If that sounds a bit extreme, you could try one of our other savings challenges.
Money saving blogger Katie Saves suggests rounding down your accounts, by checking your bank balance each down and rounding the amount up or down.
For example, if you had £151.16 in your bank account, you could transfer that 16p into your savings account – or even the extra £1.16 if you want to save more.
The small amounts saved each day can really add up over time.
And Moneymum Gemma Bird suggests stashing away £2 every day for a year to cover the cost of Christmas.
Another idea is to have a “money buddy” who you chat to each week about your spending, what you’re finding hard to cut back on and what’s going well. Sharing the savings journey with someone else can make it easier.
It’s easy to forget to move your money to a savings account each month if you have to do it manually.
When it comes to setting money aside, automating the process makes it far more likely it’ll actually get done.
Set up a monthly direct debit from your bank account to your savings account, that way you don’t have to worry about or risk putting it off.
Round-ups are a good idea if you do lots of little transactions too.
Some banks and apps will automatically round-up your purchase to the nearest pound and transfer the difference to a savings accounts.
So if you spent £1.79, it would be rounded up to £2 and 21p would go into savings.
Meanwhile, cashback accounts earn you money back on your everyday spending – the top-paying one is currently from JPM Chase.
Our reporter saved £150 in a year without even noticing by using round-ups and cashback.
Stick to your budget
Tallying up your spending is a must for anyone looking to get into good money habits.
Add up what your monthly outgoings are on essentials, and then work out where you can cut back.
Pennells says: “It sounds obvious, but most of us don’t realise exactly how much we’re spending each month or what we’re spending it on.
“Keep a spending diary where you note everything you spend, and use an app to track it.”
Check your bank statements regularly as this will help you spot anything unnecessary – particularly subscriptions you don’t use and could cancel to save money.
Some banking apps will let you categories your spending so you can see a clear breakdown of where your money is going.
Another common strategy is to give up little luxuries like a morning coffee or a weekly takeaway, but Coles says if these things bring you joy it’s better to focus on the spending habits you don’t really value.
This could be the streaming subscription you never use, or the gym membership you’ve abandoned, for example, or even buying own-brand groceries instead of the fancier alternatives.
Invest if you can afford it
Once you’ve cleared your debt and built up a rainy day fund of savings you can access in case of emergency, you might want to consider investing as a way to grow your cash more quickly.
Investing isn’t just for the wealthy – we found that you could retire a millionaire by investing just £78 a month.
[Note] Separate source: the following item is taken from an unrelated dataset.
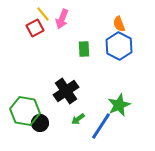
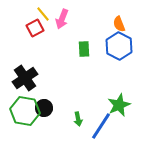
black cross: moved 41 px left, 13 px up
green arrow: rotated 64 degrees counterclockwise
black circle: moved 4 px right, 15 px up
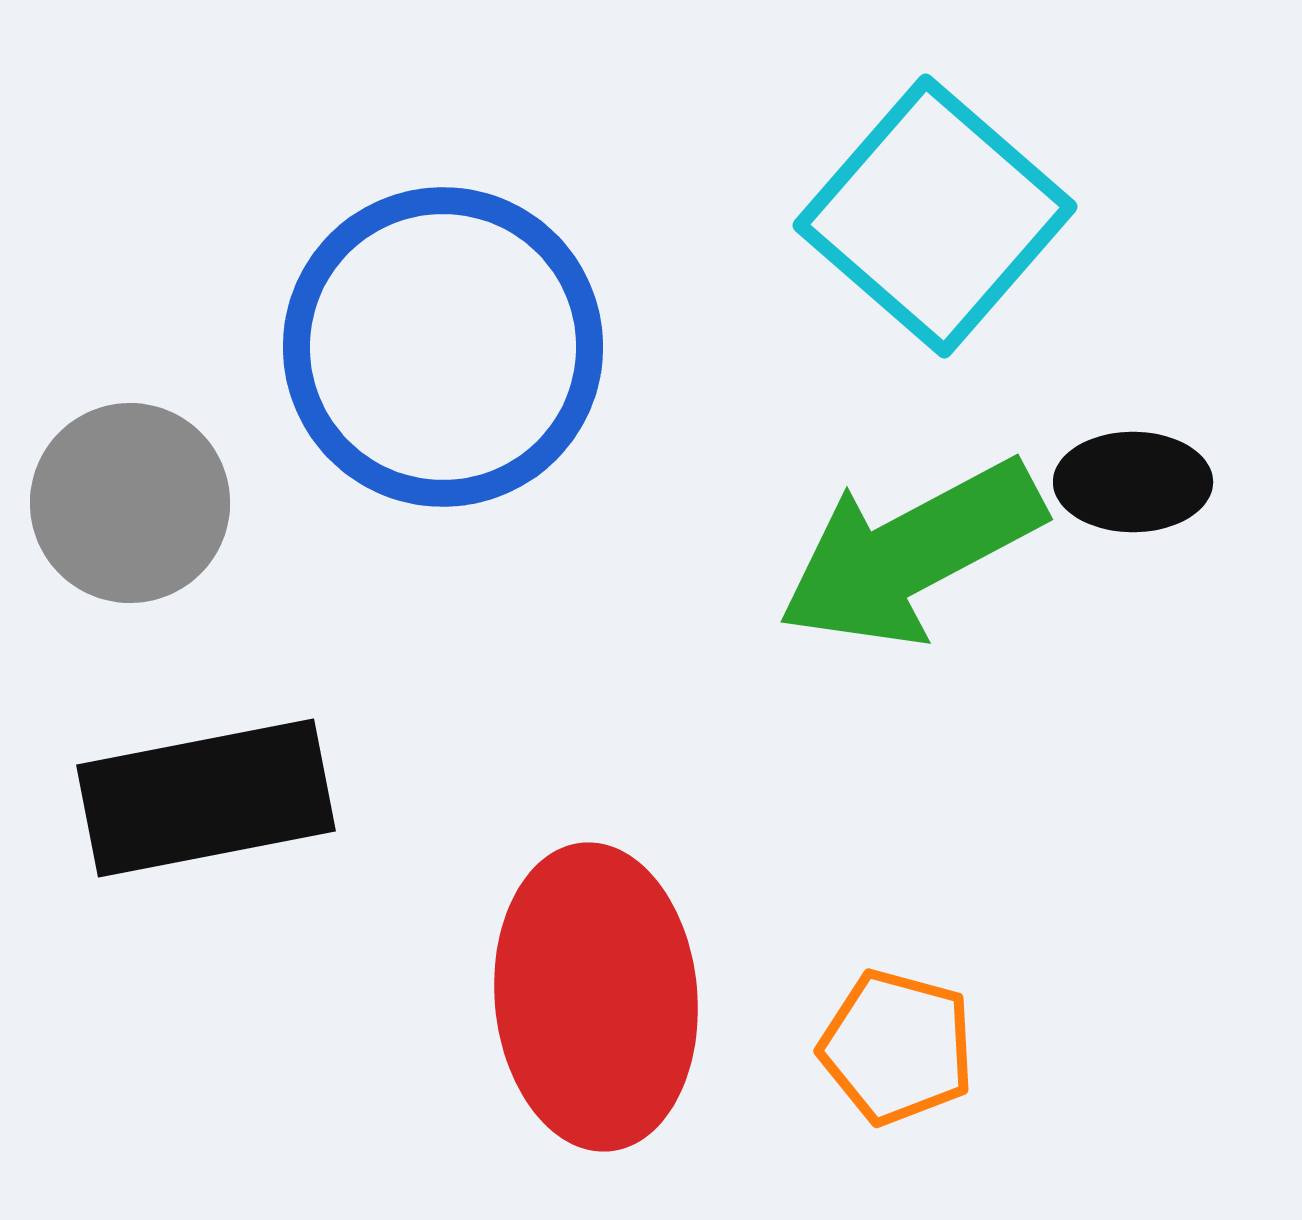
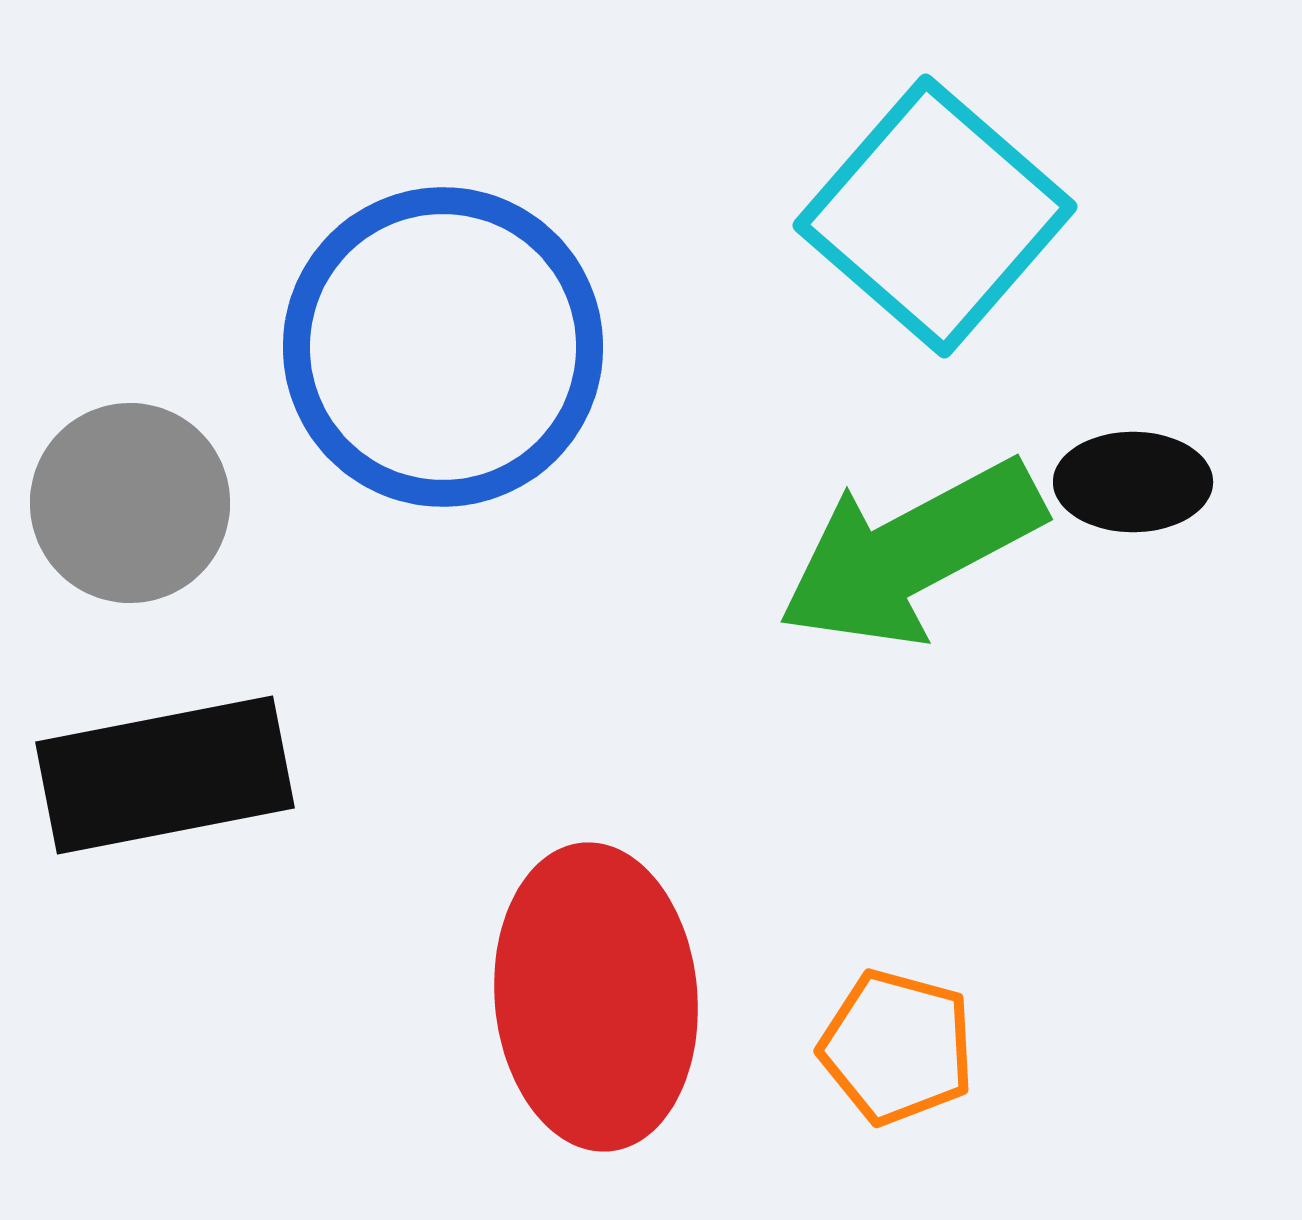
black rectangle: moved 41 px left, 23 px up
Investing apps like Nutmeg and Freetrade let you get started at the touch of the button, and some will let you set up an account with as little as £1.
You’ll have to find the service that best suits your needs – and your level of confidence.
Some will choose your investments for you based on your answers to some questions about risk, while others let you pick for yourself.
Watch out for charges as these will eat into your returns – and remember to only ever invest money you can afford to lose, as the value of your investments can go down as well as up.
Watson says: “As a general rule of thumb any money you invest should remain invested for a minimum of five years.”